Box 1 Features of the regulations under the Misuse of Drugs Act 1971 and the Misuse of Drug Regulations 1985
In the prescriber’s handwriting, showing patient’s name and address, dose to be taken, form (tablets, injections), and total quantity of the drug in both words and figures.
Must be kept for recording transactions of controlled drugs including opiates. The register must be bound (not loose leaf), entries must be in chronological order made on the day on which the drugs were obtained or supplied, no entry may be cancelled or obliterated, must be indelible.
Can only occur in the presence of an authorised person (a police officer or other specified person). A record must be made of the date and quantity destroyed and signed by the authorised person.
Controlled drugs must be kept in a locked receptacle.
In general practice the regulations were backed up by a system of regular inspections by regional medical officers until 1991 when the regional medical officer service was abolished. The Misuse of Drugs Act 1971 empowers the government to authorise other persons to undertake inspections and, from 1991, doctors with local responsibilities for prescribing policies (referred to as medical advisors) were authorised to take on inspection functions for local health authorities. However, following several health service reorganisations in the past decade, few medical advisors now remain in post.
General practitioners who provide emergency care to patients generally include an opiate analgesic in their medical bags. They are recommended to use diamorphine or morphine for patients with acute myocardial infarction and left heart failure,2 and may also administer these drugs during the management of terminal illness. Since opiate drugs may be abused by both health professionals and members of the public, the use and storage of opiate drugs is subject to regulation, the aims of which are to prevent drugs intended for patients being misused by others (a phenomenon referred to as diversion3). It is well established that the diversion of prescribed drugs by drug users in the UK is a significant problem,4 but the extent of diversion of drugs prescribed for therapeutic purposes is less clear. In the US there does not appear to be an association between the increased use of opiates to treat pain and increased opioid abuse.5 Furthermore, draconian measures to control the use of opiates can have the adverse consequence of reducing the availability of these drugs during palliative care.6
Concern about the security of the current system to prevent diversion of opiates and other controlled drugs from general practice increased in the UK following the conviction of a GP, Harold Shipman, for the murder of 15 of his patients (box 2). Patient safety may be compromised by the deliberate criminal or malicious behaviour of a small number of health professionals, but error and vulnerable systems are the more common dangers to safety.8,9 If the weaknesses of the current system for preventing diversion of controlled drugs revealed by Shipman’s activities are widespread, there may be a significant risk of misuse of prescribed opiates. In the light of this concern, a joint district body responsible for local services for the care of drug misusers and policies to reduce misuse (the drug and alcohol action teams of Leicester, Leicestershire and Rutland) commissioned a study to investigate the risk of diversion of controlled drugs and provide guidance on how the risk could be reduced.

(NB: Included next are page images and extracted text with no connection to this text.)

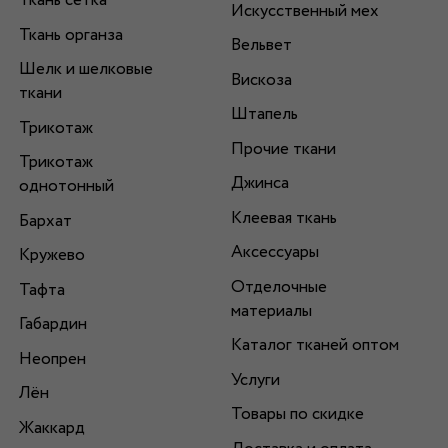
Ткань сетка
Искусственный мех
Ткань органза
Вельвет
Шелк и шелковые
Вискоза
ткани
Штапель
Трикотаж
Прочие ткани
Трикотаж
Джинса
однотонный
Клеевая ткань
Бархат
Аксессуары
Кружево
Отделочные
Тафта
материалы
Габардин
Каталог тканей оптом
Неопрен
Услуги
Лён
Товары по скидке
Жаккард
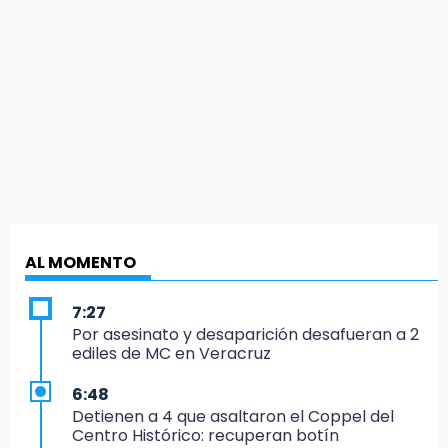
AL MOMENTO
7:27
Por asesinato y desaparición desafueran a 2
ediles de MC en Veracruz
6:48
Detienen a 4 que asaltaron el Coppel del
Centro Histórico: recuperan botín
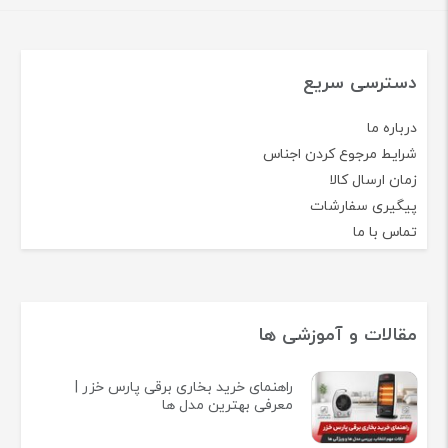
دسترسی سریع
درباره ما
شرایط مرجوع کردن اجناس
زمان ارسال کالا
پیگیری سفارشات
تماس با ما
مقالات و آموزشی ها
راهنمای خرید بخاری برقی پارس خزر |
معرفی بهترین مدل ها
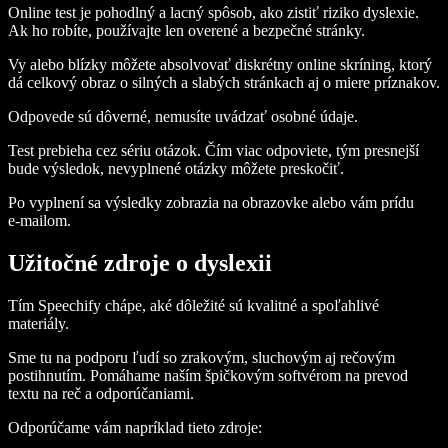
Online test je pohodlný a lacný spôsob, ako zistiť riziko dyslexie.
Ak ho robíte, používajte len overené a bezpečné stránky.
Vy alebo blízky môžete absolvovať diskrétny online skríning, ktorý
dá celkový obraz o silných a slabých stránkach aj o miere príznakov.
Odpovede sú dôverné, nemusíte uvádzať osobné údaje.
Test prebieha cez sériu otázok. Čím viac odpoviete, tým presnejší
bude výsledok, nevyplnené otázky môžete preskočiť.
Po vyplnení sa výsledky zobrazia na obrazovke alebo vám prídu
e‑mailom.
Užitočné zdroje o dyslexii
Tím Speechify chápe, aké dôležité sú kvalitné a spoľahlivé
materiály.
Sme tu na podporu ľudí so zrakovým, sluchovým aj rečovým
postihnutím. Pomáhame naším špičkovým softvérom na prevod
textu na reč a odporúčaniami.
Odporúčame vám napríklad tieto zdroje:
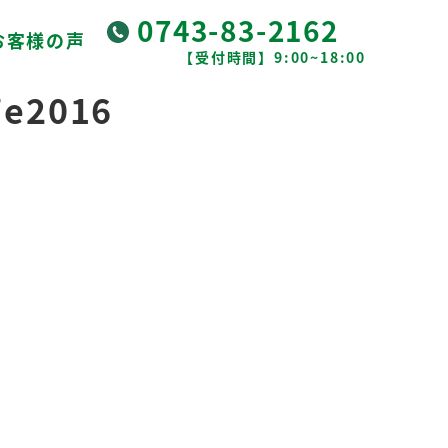
0743-83-2162
お客様の声
【受付時間】9:00~18:00
7e2016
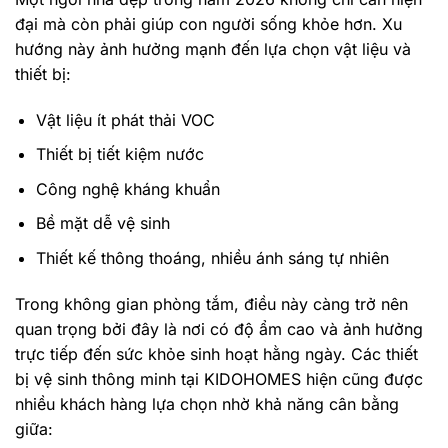
đại mà còn phải giúp con người sống khỏe hơn. Xu
hướng này ảnh hưởng mạnh đến lựa chọn vật liệu và
thiết bị:
Vật liệu ít phát thải VOC
Thiết bị tiết kiệm nước
Công nghệ kháng khuẩn
Bề mặt dễ vệ sinh
Thiết kế thông thoáng, nhiều ánh sáng tự nhiên
Trong không gian phòng tắm, điều này càng trở nên
quan trọng bởi đây là nơi có độ ẩm cao và ảnh hưởng
trực tiếp đến sức khỏe sinh hoạt hằng ngày. Các thiết
bị vệ sinh thông minh tại KIDOHOMES hiện cũng được
nhiều khách hàng lựa chọn nhờ khả năng cân bằng
giữa:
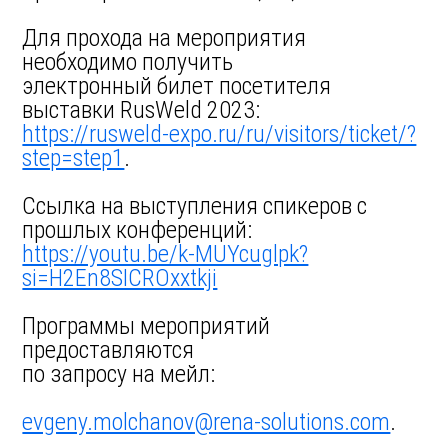
Для прохода на мероприятия
необходимо получить
электронный билет посетителя
выставки RusWeld 2023:
https://rusweld-expo.ru/ru/visitors/ticket/?
step=step1
.
Ссылка на выступления спикеров с
прошлых конференций:
https://youtu.be/k-MUYcuglpk?
si=H2En8SICROxxtkji
Программы мероприятий
предоставляются
по запросу на мейл:
evgeny.molchanov@rena-solutions.com
.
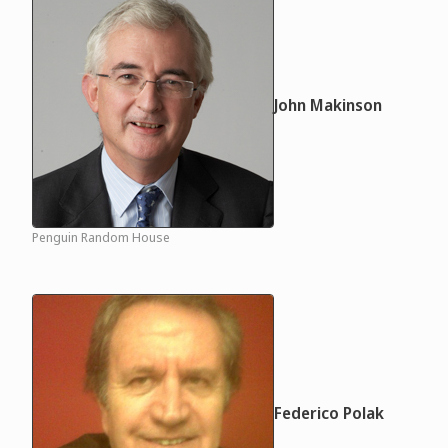
John Makinson
Penguin Random House
Federico Polak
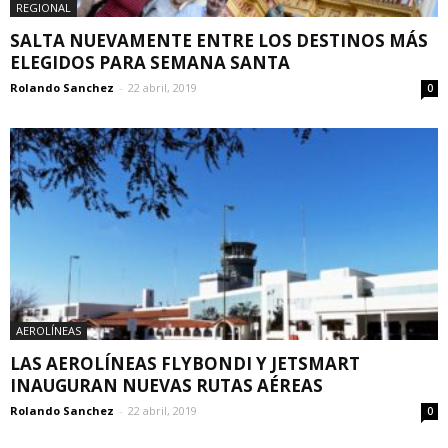
REGIONAL
SALTA NUEVAMENTE ENTRE LOS DESTINOS MÁS
ELEGIDOS PARA SEMANA SANTA
Rolando Sanchez
-
22 abril, 2019
0
AEROLÍNEAS
LAS AEROLÍNEAS FLYBONDI Y JETSMART
INAUGURAN NUEVAS RUTAS AÉREAS
Rolando Sanchez
-
22 abril, 2019
0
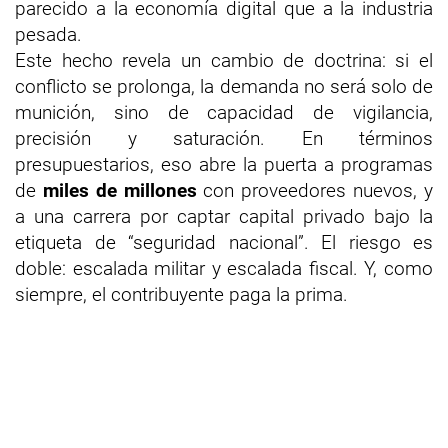
parecido a la economía digital que a la industria
pesada.
Este hecho revela un cambio de doctrina: si el
conflicto se prolonga, la demanda no será solo de
munición, sino de capacidad de vigilancia,
precisión y saturación. En términos
presupuestarios, eso abre la puerta a programas
de
miles de millones
con proveedores nuevos, y
a una carrera por captar capital privado bajo la
etiqueta de “seguridad nacional”. El riesgo es
doble: escalada militar y escalada fiscal. Y, como
siempre, el contribuyente paga la prima.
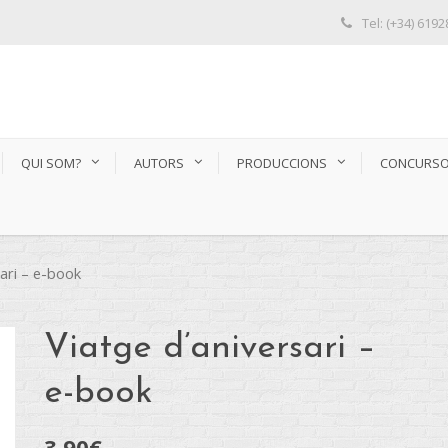
Tel: (+34) 619
QUI SOM?
AUTORS
PRODUCCIONS
CONCURS
sari – e-book
Viatge d’aniversari –
e-book
3,90
€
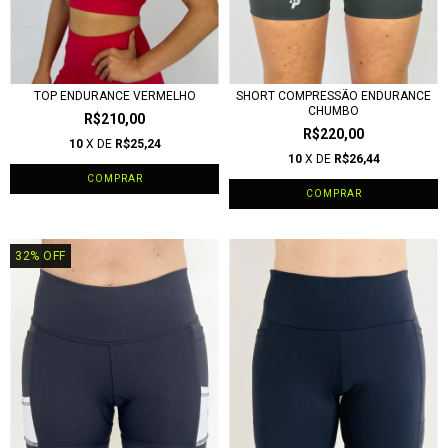
TOP ENDURANCE VERMELHO
SHORT COMPRESSÃO ENDURANCE
CHUMBO
R$210,00
R$220,00
10
X DE
R$25,24
10
X DE
R$26,44
COMPRAR
COMPRAR
32
%
OFF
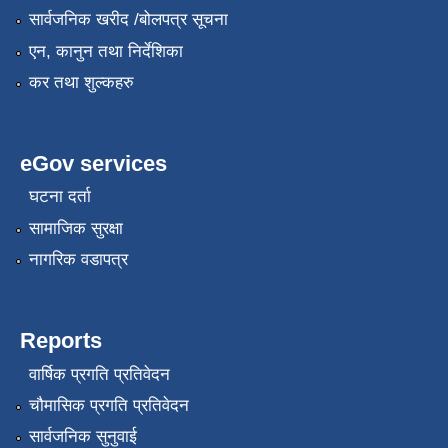
सार्वजनिक खरीद /बोलपत्र सूचना
एन, कानुन तथा निर्देशिका
कर तथा शुल्कहरु
eGov services
घटना दर्ता
सामाजिक सुरक्षा
नागरिक वडापत्र
Reports
वार्षिक प्रगति प्रतिवेदन
चौमासिक प्रगति प्रतिवेदन
सार्वजनिक सुनुवाई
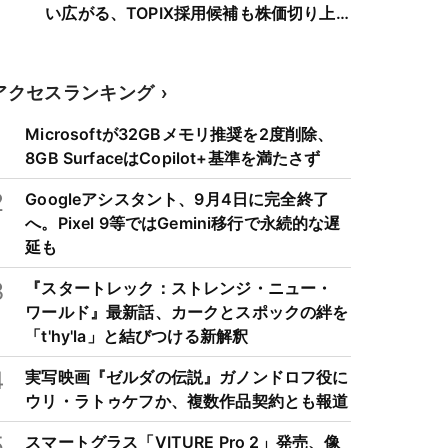
い広がる、TOPIX採用候補も株価切り上
げへ
アクセスランキング
1
Microsoftが32GBメモリ推奨を2度削除、
8GB SurfaceはCopilot+基準を満たさず
2
Googleアシスタント、9月4日に完全終了
へ。Pixel 9等ではGemini移行で永続的な遅
延も
3
『スタートレック：ストレンジ・ニュー・
ワールド』最新話、カークとスポックの絆を
「t'hy'la」と結びつける新解釈
4
実写映画『ゼルダの伝説』ガノンドロフ役に
ウリ・ラトゥケフか、複数作品契約とも報道
5
スマートグラス「VITURE Pro 2」発売、像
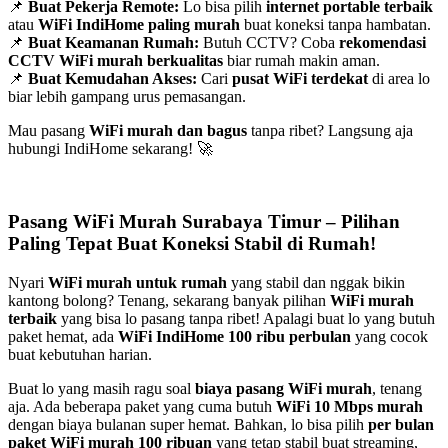
📌
Buat Pekerja Remote:
Lo bisa pilih
internet portable terbaik
atau
WiFi IndiHome paling murah
buat koneksi tanpa hambatan.
📌
Buat Keamanan Rumah:
Butuh CCTV? Coba
rekomendasi
CCTV WiFi murah berkualitas
biar rumah makin aman.
📌
Buat Kemudahan Akses:
Cari
pusat WiFi terdekat
di area lo
biar lebih gampang urus pemasangan.
Mau pasang
WiFi murah dan bagus
tanpa ribet? Langsung aja
hubungi IndiHome sekarang! 🚀
Pasang WiFi Murah Surabaya Timur – Pilihan
Paling Tepat Buat Koneksi Stabil di Rumah!
Nyari
WiFi murah untuk rumah
yang stabil dan nggak bikin
kantong bolong? Tenang, sekarang banyak pilihan
WiFi murah
terbaik
yang bisa lo pasang tanpa ribet! Apalagi buat lo yang butuh
paket hemat, ada
WiFi IndiHome 100 ribu perbulan
yang cocok
buat kebutuhan harian.
Buat lo yang masih ragu soal
biaya pasang WiFi murah
, tenang
aja. Ada beberapa paket yang cuma butuh
WiFi 10 Mbps murah
dengan biaya bulanan super hemat. Bahkan, lo bisa pilih
per bulan
paket WiFi murah 100 ribuan
yang tetap stabil buat streaming,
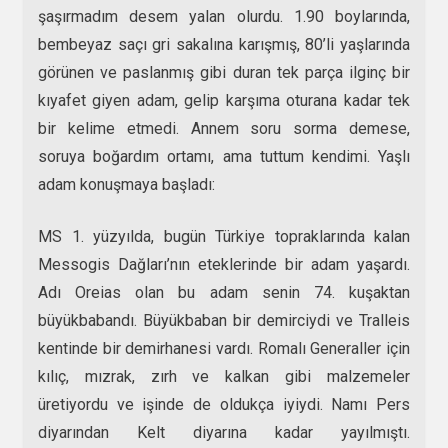
şaşırmadım desem yalan olurdu. 1.90 boylarında,
bembeyaz saçı gri sakalına karışmış, 80’li yaşlarında
görünen ve paslanmış gibi duran tek parça ilginç bir
kıyafet giyen adam, gelip karşıma oturana kadar tek
bir kelime etmedi. Annem soru sorma demese,
soruya boğardım ortamı, ama tuttum kendimi. Yaşlı
adam konuşmaya başladı:
MS 1. yüzyılda, bugün Türkiye topraklarında kalan
Messogis Dağları’nın eteklerinde bir adam yaşardı.
Adı Oreias olan bu adam senin 74. kuşaktan
büyükbabandı. Büyükbaban bir demirciydi ve Tralleis
kentinde bir demirhanesi vardı. Romalı Generaller için
kılıç, mızrak, zırh ve kalkan gibi malzemeler
üretiyordu ve işinde de oldukça iyiydi. Namı Pers
diyarından Kelt diyarına kadar yayılmıştı.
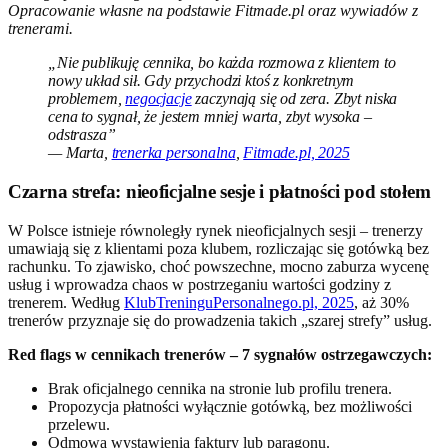
Opracowanie własne na podstawie Fitmade.pl oraz wywiadów z
trenerami.
„Nie publikuję cennika, bo każda rozmowa z klientem to
nowy układ sił. Gdy przychodzi ktoś z konkretnym
problemem,
negocjacje
zaczynają się od zera. Zbyt niska
cena to sygnał, że jestem mniej warta, zbyt wysoka –
odstrasza”
— Marta,
trenerka personalna
,
Fitmade.pl, 2025
Czarna strefa: nieoficjalne sesje i płatności pod stołem
W Polsce istnieje równoległy rynek nieoficjalnych sesji – trenerzy
umawiają się z klientami poza klubem, rozliczając się gotówką bez
rachunku. To zjawisko, choć powszechne, mocno zaburza wycenę
usług i wprowadza chaos w postrzeganiu wartości godziny z
trenerem. Według
KlubTreninguPersonalnego.pl, 2025
, aż 30%
trenerów przyznaje się do prowadzenia takich „szarej strefy” usług.
Red flags w cennikach trenerów – 7 sygnałów ostrzegawczych:
Brak oficjalnego cennika na stronie lub profilu trenera.
Propozycja płatności wyłącznie gotówką, bez możliwości
przelewu.
Odmowa wystawienia faktury lub paragonu.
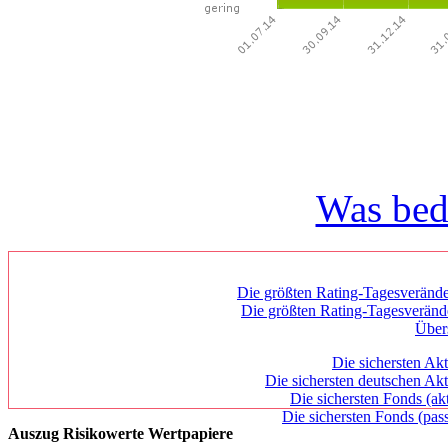
Was bed
Die größten Rating-Tagesverände
Die größten Rating-Tagesverän
Über
Die sichersten Akt
Die sichersten deutschen Akt
Die sichersten Fonds (ak
Die sichersten Fonds (pass
Auszug Risikowerte Wertpapiere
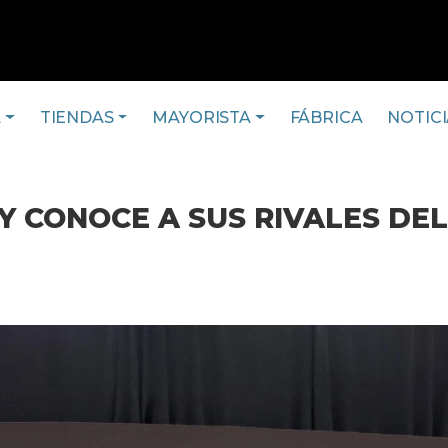
A
TIENDAS
MAYORISTA
FÁBRICA
NOTICI
 CONOCE A SUS RIVALES DE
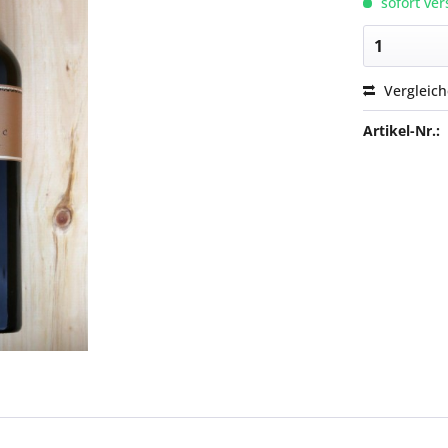
sofort ver
Vergleic
Artikel-Nr.:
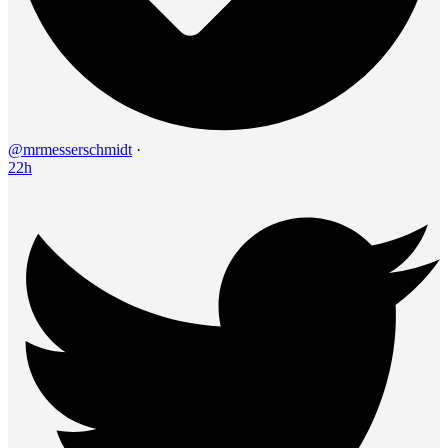
@mrmesserschmidt
·
22h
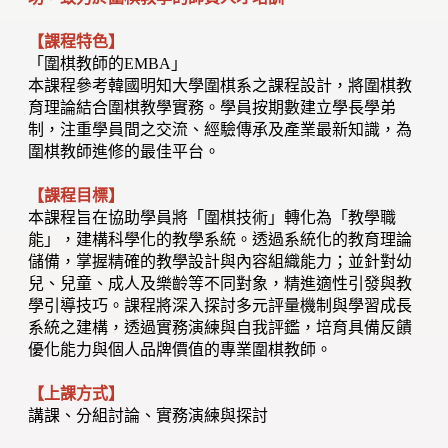
【課程特色】
「圍棋教師的EMBA」
本課程參考韓國明知大學圍棋系之課程設計，將圍棋教
育理論結合圍棋教學實務。學員按期數建立學長學弟
制，注重學員間之交流、經驗傳承及產業最新知識，為
圍棋教師進修的最佳平台。
【課程目標】
本課程旨在協助學員將「圍棋技術」轉化為「教學職
能」，建構科學化的教學系統。透過系統化的教育理論
儲備，掌握精確的教學設計與內容組織能力；並針對幼
兒、兒童、成人及樂齡等不同對象，精進適性引發與教
學引導技巧。課程將深入探討多元評量機制與學習成長
系統之建構，透過實務演練與自我評鑑，培育具備反饋
優化能力與個人品牌價值的專業圍棋教師。
【上課方式】
講課、分組討論、實務演練與探討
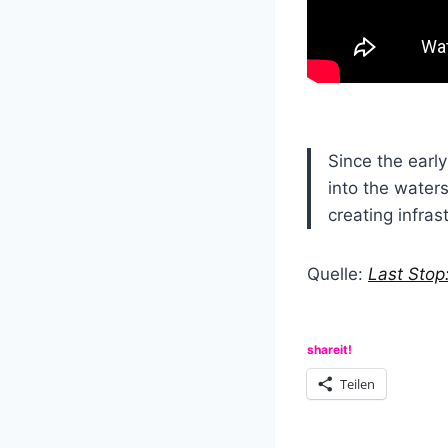
Since the ear
into the water
creating infras
Quelle:
Last Stop
shareit!
Teilen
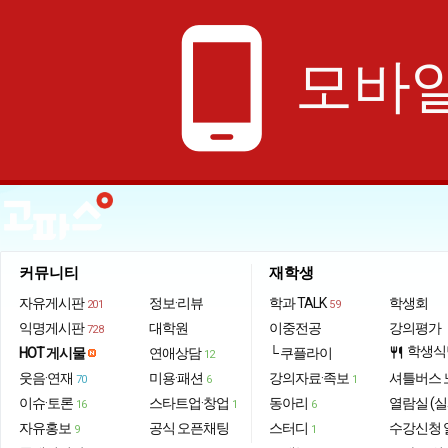
phone_android
모바일
커뮤니티
재학생
자유게시판
정보·리뷰
학과 TALK
학생회
201
59
익명게시판
대학원
이중전공
강의평가
728
학생식
HOT 게시물
연애상담
└ 쿠플라이
restaurant
12
웃음·연재
미용·패션
강의자료·족보
셔틀버스 
70
6
1
이슈·토론
스타트업·창업
동아리
열람실 (실
16
1
6
자유홍보
공식 오픈채팅
스터디
수강신청 
9
1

Box 2 Summary of the findings of the review of Harold Shipman’s clinical practice, 1974–987
Convicted in January 2000, Harold Shipman was found to have administered lethal doses of diamorphine to his patients, having obtained the diamorphine by writing prescriptions that he personally collected from a pharmacist or by retaining unused diamorphine left over following care of people with terminal illness.
In a review undertaken following Shipman’s conviction, the excess number of deaths occurring at home or on practice premises and certified by Shipman during his career as a GP was 236 (95% CI 198 to 277).
The excess was associated with a higher proportion of deaths occurring in the afternoon, on week days, and with Shipman present than the deaths of patients of a matched sample of local GPs.
Shipman did not maintain a controlled drugs register because he claimed he did not have controlled drugs in his possession. He issued (and collected) prescriptions for single doses of 30 mg diamorphine injection, but it could not be confirmed that the named patient had received the drug. He prescribed substantial quantities of diamorphine for patients being cared for at home with terminal illnesses. It was established at his trial that he had collected unused diamorphine from patients’ homes.
Recommendations made in the review
An effective system for the inspection of GPs’ controlled drugs registers should be introduced.
GPs should record batch numbers in clinical records when they personally administer controlled drugs, and batch numbers should be included in the controlled drugs registers of GPs and pharmacists.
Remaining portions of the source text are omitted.